(Page segmentation data)
================================

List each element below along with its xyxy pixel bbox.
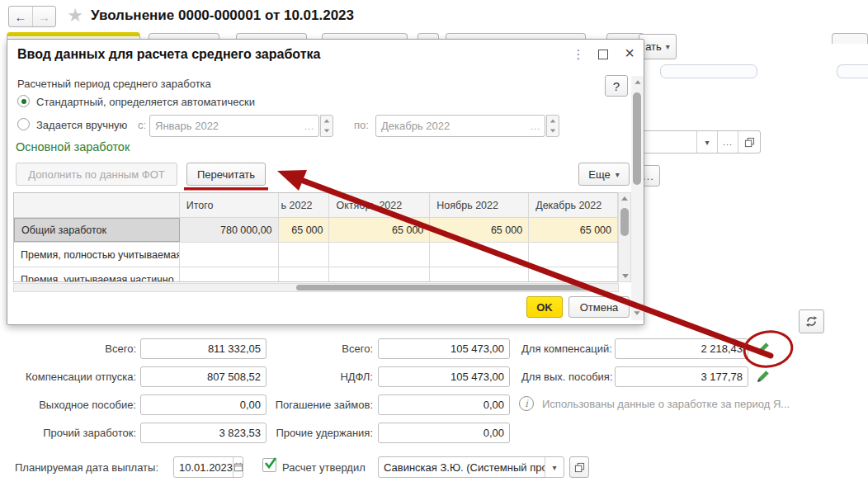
col-header-oct2022[interactable]: Октябрь 2022 bbox=[329, 193, 430, 217]
dialog-vscrollbar[interactable] bbox=[631, 76, 644, 320]
total-cell[interactable]: 780 000,00 bbox=[180, 218, 279, 242]
edit-pencil-icon[interactable] bbox=[753, 339, 771, 357]
table-vscrollbar[interactable] bbox=[618, 192, 631, 282]
row-label-cell[interactable]: Общий заработок bbox=[14, 218, 180, 242]
open-button[interactable] bbox=[738, 131, 760, 153]
radio-standard[interactable] bbox=[17, 95, 30, 107]
loan-repayment-field[interactable]: 0,00 bbox=[378, 394, 510, 415]
calendar-button[interactable] bbox=[233, 457, 243, 477]
spin-up-icon bbox=[324, 119, 329, 122]
month-cell[interactable]: 65 000 bbox=[279, 218, 330, 242]
row-label-cell[interactable]: Премия, учитываемая частично bbox=[14, 267, 180, 282]
deductions-total-field[interactable]: 105 473,00 bbox=[378, 338, 510, 359]
radio-manual[interactable] bbox=[17, 118, 30, 130]
payment-date-field[interactable]: 10.01.2023 bbox=[173, 456, 243, 478]
from-field[interactable]: Январь 2022 ... bbox=[149, 115, 319, 137]
table-vscrollbar-thumb[interactable] bbox=[620, 208, 629, 236]
avg-compensation-label: Для компенсаций: bbox=[521, 342, 612, 355]
month-cell[interactable]: 65 000 bbox=[430, 218, 529, 242]
calendar-icon bbox=[234, 462, 243, 472]
close-icon[interactable]: × bbox=[622, 44, 637, 62]
month-cell[interactable]: 65 000 bbox=[329, 218, 430, 242]
scroll-down-icon[interactable] bbox=[622, 274, 629, 278]
back-button[interactable]: ← bbox=[9, 7, 33, 26]
from-value: Январь 2022 bbox=[150, 120, 300, 132]
row-label-cell[interactable]: Премия, полностью учитываемая bbox=[14, 243, 180, 267]
tab-right-partial[interactable] bbox=[832, 33, 868, 44]
table-row-bonus-full[interactable]: Премия, полностью учитываемая bbox=[14, 243, 618, 267]
total-cell[interactable] bbox=[180, 267, 279, 282]
combo-dropdown-button[interactable]: ▾ bbox=[696, 131, 717, 153]
scroll-up-icon[interactable] bbox=[634, 80, 640, 84]
col-header-nov2022[interactable]: Ноябрь 2022 bbox=[430, 193, 529, 217]
approved-checkbox[interactable] bbox=[262, 458, 276, 472]
severance-label: Выходное пособие: bbox=[8, 399, 136, 411]
nav-buttons: ← → bbox=[8, 6, 56, 27]
from-select-button[interactable]: ... bbox=[300, 116, 318, 136]
month-cell[interactable] bbox=[329, 243, 430, 267]
ndfl-field[interactable]: 105 473,00 bbox=[378, 366, 510, 387]
total-cell[interactable] bbox=[180, 243, 279, 267]
back-icon: ← bbox=[14, 10, 26, 24]
kebab-menu-icon[interactable]: ⋮ bbox=[572, 47, 585, 62]
refresh-button[interactable] bbox=[799, 309, 824, 333]
cancel-button[interactable]: Отмена bbox=[568, 296, 630, 318]
month-cell[interactable] bbox=[279, 243, 330, 267]
table-hscrollbar-thumb[interactable] bbox=[296, 285, 590, 291]
scroll-up-icon[interactable] bbox=[621, 196, 628, 201]
dialog-vscrollbar-thumb[interactable] bbox=[633, 92, 641, 185]
dropdown-icon: ▾ bbox=[616, 170, 620, 179]
avg-compensation-field[interactable]: 2 218,43 bbox=[615, 338, 748, 359]
loan-repayment-label: Погашение займов: bbox=[248, 399, 373, 411]
refresh-icon bbox=[805, 315, 818, 328]
to-spinner[interactable] bbox=[546, 115, 559, 137]
month-cell[interactable] bbox=[529, 267, 618, 282]
radio-standard-label: Стандартный, определяется автоматически bbox=[36, 96, 255, 108]
other-deductions-label: Прочие удержания: bbox=[248, 427, 373, 439]
avg-severance-field[interactable]: 3 177,78 bbox=[615, 366, 748, 387]
to-field[interactable]: Декабрь 2022 ... bbox=[375, 115, 545, 137]
approver-open-button[interactable] bbox=[569, 456, 589, 478]
month-cell[interactable] bbox=[430, 267, 529, 282]
other-deductions-field[interactable]: 0,00 bbox=[378, 423, 510, 443]
supplement-fot-button[interactable]: Дополнить по данным ФОТ bbox=[16, 163, 177, 186]
spin-down-icon bbox=[550, 130, 555, 133]
col-header-dec2022[interactable]: Декабрь 2022 bbox=[529, 193, 618, 217]
toolbar-field-outline bbox=[837, 64, 868, 78]
dropdown-icon: ▾ bbox=[666, 42, 670, 51]
approved-checkbox-label: Расчет утвердил bbox=[282, 461, 366, 474]
month-cell[interactable] bbox=[529, 243, 618, 267]
col-header-total[interactable]: Итого bbox=[180, 193, 279, 217]
table-row-bonus-partial[interactable]: Премия, учитываемая частично bbox=[14, 267, 618, 282]
info-icon: i bbox=[519, 396, 534, 411]
approver-combo-field[interactable]: Савинская З.Ю. (Системный прог ▾ bbox=[378, 456, 564, 478]
help-button[interactable]: ? bbox=[605, 75, 628, 97]
approver-dropdown-button[interactable]: ▾ bbox=[545, 457, 564, 477]
average-earnings-dialog: Ввод данных для расчета среднего заработ… bbox=[7, 39, 644, 325]
open-in-new-icon bbox=[744, 137, 755, 148]
reread-button[interactable]: Перечитать bbox=[186, 163, 266, 186]
month-cell[interactable]: 65 000 bbox=[529, 218, 618, 242]
maximize-icon[interactable] bbox=[598, 50, 608, 59]
month-cell[interactable] bbox=[279, 267, 330, 282]
favorite-star-icon[interactable]: ★ bbox=[64, 5, 86, 26]
table-hscrollbar[interactable] bbox=[13, 283, 619, 292]
col-header-empty[interactable] bbox=[14, 193, 180, 217]
combo-select-button[interactable]: ... bbox=[717, 131, 738, 153]
scroll-down-icon[interactable] bbox=[634, 311, 639, 315]
forward-button[interactable]: → bbox=[33, 7, 55, 26]
to-select-button[interactable]: ... bbox=[526, 116, 545, 136]
from-spinner[interactable] bbox=[320, 115, 333, 137]
forward-icon: → bbox=[38, 10, 50, 24]
edit-pencil-icon[interactable] bbox=[753, 367, 771, 385]
background-combo-field[interactable]: ▾ ... bbox=[635, 130, 761, 154]
spin-up-icon bbox=[550, 119, 555, 122]
payment-date-label: Планируемая дата выплаты: bbox=[15, 461, 158, 474]
print-button-label: ать bbox=[645, 40, 662, 53]
ok-button[interactable]: OK bbox=[526, 296, 563, 318]
month-cell[interactable] bbox=[329, 267, 430, 282]
month-cell[interactable] bbox=[430, 243, 529, 267]
col-header-sep2022[interactable]: ь 2022 bbox=[279, 193, 330, 217]
table-row-total-earnings[interactable]: Общий заработок 780 000,00 65 000 65 000… bbox=[14, 218, 618, 243]
more-button[interactable]: Еще ▾ bbox=[578, 163, 630, 186]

================================

WHAT YOU HAVE TO DO
Every record above must be copied exactly; none of the pictures belong in the copy.

PROBLEM SOLUTION
List each element below along with its xyxy pixel bbox.
col-header-oct2022[interactable]: Октябрь 2022 bbox=[329, 193, 430, 217]
dialog-vscrollbar[interactable] bbox=[631, 76, 644, 320]
total-cell[interactable]: 780 000,00 bbox=[180, 218, 279, 242]
edit-pencil-icon[interactable] bbox=[753, 339, 771, 357]
table-vscrollbar[interactable] bbox=[618, 192, 631, 282]
row-label-cell[interactable]: Общий заработок bbox=[14, 218, 180, 242]
open-button[interactable] bbox=[738, 131, 760, 153]
radio-standard[interactable] bbox=[17, 95, 30, 107]
loan-repayment-field[interactable]: 0,00 bbox=[378, 394, 510, 415]
calendar-button[interactable] bbox=[233, 457, 243, 477]
spin-up-icon bbox=[324, 119, 329, 122]
month-cell[interactable]: 65 000 bbox=[279, 218, 330, 242]
row-label-cell[interactable]: Премия, учитываемая частично bbox=[14, 267, 180, 282]
deductions-total-field[interactable]: 105 473,00 bbox=[378, 338, 510, 359]
radio-manual[interactable] bbox=[17, 118, 30, 130]
payment-date-field[interactable]: 10.01.2023 bbox=[173, 456, 243, 478]
from-field[interactable]: Январь 2022 ... bbox=[149, 115, 319, 137]
table-vscrollbar-thumb[interactable] bbox=[620, 208, 629, 236]
avg-compensation-label: Для компенсаций: bbox=[521, 342, 612, 355]
month-cell[interactable]: 65 000 bbox=[430, 218, 529, 242]
calendar-icon bbox=[234, 462, 243, 472]
close-icon[interactable]: × bbox=[622, 44, 637, 62]
month-cell[interactable]: 65 000 bbox=[329, 218, 430, 242]
scroll-down-icon[interactable] bbox=[622, 274, 629, 278]
back-button[interactable]: ← bbox=[9, 7, 33, 26]
from-value: Январь 2022 bbox=[150, 120, 300, 132]
row-label-cell[interactable]: Премия, полностью учитываемая bbox=[14, 243, 180, 267]
tab-right-partial[interactable] bbox=[832, 33, 868, 44]
table-row-bonus-full[interactable]: Премия, полностью учитываемая bbox=[14, 243, 618, 267]
total-cell[interactable] bbox=[180, 267, 279, 282]
combo-dropdown-button[interactable]: ▾ bbox=[696, 131, 717, 153]
scroll-up-icon[interactable] bbox=[634, 80, 640, 84]
col-header-nov2022[interactable]: Ноябрь 2022 bbox=[430, 193, 529, 217]
approved-checkbox[interactable] bbox=[262, 458, 276, 472]
severance-label: Выходное пособие: bbox=[8, 399, 136, 411]
nav-buttons: ← → bbox=[8, 6, 56, 27]
from-select-button[interactable]: ... bbox=[300, 116, 318, 136]
month-cell[interactable] bbox=[329, 243, 430, 267]
ndfl-field[interactable]: 105 473,00 bbox=[378, 366, 510, 387]
total-cell[interactable] bbox=[180, 243, 279, 267]
back-icon: ← bbox=[14, 10, 26, 24]
kebab-menu-icon[interactable]: ⋮ bbox=[572, 47, 585, 62]
refresh-button[interactable] bbox=[799, 309, 824, 333]
cancel-button[interactable]: Отмена bbox=[568, 296, 630, 318]
month-cell[interactable] bbox=[279, 243, 330, 267]
table-hscrollbar-thumb[interactable] bbox=[296, 285, 590, 291]
scroll-up-icon[interactable] bbox=[621, 196, 628, 201]
dialog-vscrollbar-thumb[interactable] bbox=[633, 92, 641, 185]
dropdown-icon: ▾ bbox=[616, 170, 620, 179]
avg-compensation-field[interactable]: 2 218,43 bbox=[615, 338, 748, 359]
loan-repayment-label: Погашение займов: bbox=[248, 399, 373, 411]
refresh-icon bbox=[805, 315, 818, 328]
to-spinner[interactable] bbox=[546, 115, 559, 137]
month-cell[interactable] bbox=[529, 267, 618, 282]
radio-standard-label: Стандартный, определяется автоматически bbox=[36, 96, 255, 108]
other-deductions-label: Прочие удержания: bbox=[248, 427, 373, 439]
avg-severance-field[interactable]: 3 177,78 bbox=[615, 366, 748, 387]
to-field[interactable]: Декабрь 2022 ... bbox=[375, 115, 545, 137]
approver-open-button[interactable] bbox=[569, 456, 589, 478]
month-cell[interactable] bbox=[430, 267, 529, 282]
other-deductions-field[interactable]: 0,00 bbox=[378, 423, 510, 443]
supplement-fot-button[interactable]: Дополнить по данным ФОТ bbox=[16, 163, 177, 186]
spin-down-icon bbox=[550, 130, 555, 133]
col-header-dec2022[interactable]: Декабрь 2022 bbox=[529, 193, 618, 217]
toolbar-field-outline bbox=[837, 64, 868, 78]
dropdown-icon: ▾ bbox=[666, 42, 670, 51]
approved-checkbox-label: Расчет утвердил bbox=[282, 461, 366, 474]
month-cell[interactable] bbox=[529, 243, 618, 267]
col-header-total[interactable]: Итого bbox=[180, 193, 279, 217]
table-row-bonus-partial[interactable]: Премия, учитываемая частично bbox=[14, 267, 618, 282]
info-icon: i bbox=[519, 396, 534, 411]
approver-combo-field[interactable]: Савинская З.Ю. (Системный прог ▾ bbox=[378, 456, 564, 478]
help-button[interactable]: ? bbox=[605, 75, 628, 97]
approver-dropdown-button[interactable]: ▾ bbox=[545, 457, 564, 477]
average-earnings-dialog: Ввод данных для расчета среднего заработ… bbox=[7, 39, 644, 325]
open-in-new-icon bbox=[744, 137, 755, 148]
reread-button[interactable]: Перечитать bbox=[186, 163, 266, 186]
month-cell[interactable]: 65 000 bbox=[529, 218, 618, 242]
maximize-icon[interactable] bbox=[598, 50, 608, 59]
month-cell[interactable] bbox=[279, 267, 330, 282]
favorite-star-icon[interactable]: ★ bbox=[64, 5, 86, 26]
table-hscrollbar[interactable] bbox=[13, 283, 619, 292]
col-header-empty[interactable] bbox=[14, 193, 180, 217]
combo-select-button[interactable]: ... bbox=[717, 131, 738, 153]
scroll-down-icon[interactable] bbox=[634, 311, 639, 315]
forward-button[interactable]: → bbox=[33, 7, 55, 26]
to-select-button[interactable]: ... bbox=[526, 116, 545, 136]
from-spinner[interactable] bbox=[320, 115, 333, 137]
forward-icon: → bbox=[38, 10, 50, 24]
edit-pencil-icon[interactable] bbox=[753, 367, 771, 385]
background-combo-field[interactable]: ▾ ... bbox=[635, 130, 761, 154]
spin-up-icon bbox=[550, 119, 555, 122]
payment-date-label: Планируемая дата выплаты: bbox=[15, 461, 158, 474]
print-button-label: ать bbox=[645, 40, 662, 53]
ok-button[interactable]: OK bbox=[526, 296, 563, 318]
month-cell[interactable] bbox=[329, 267, 430, 282]
month-cell[interactable] bbox=[430, 243, 529, 267]
col-header-sep2022[interactable]: ь 2022 bbox=[279, 193, 330, 217]
table-row-total-earnings[interactable]: Общий заработок 780 000,00 65 000 65 000… bbox=[14, 218, 618, 243]
more-button[interactable]: Еще ▾ bbox=[578, 163, 630, 186]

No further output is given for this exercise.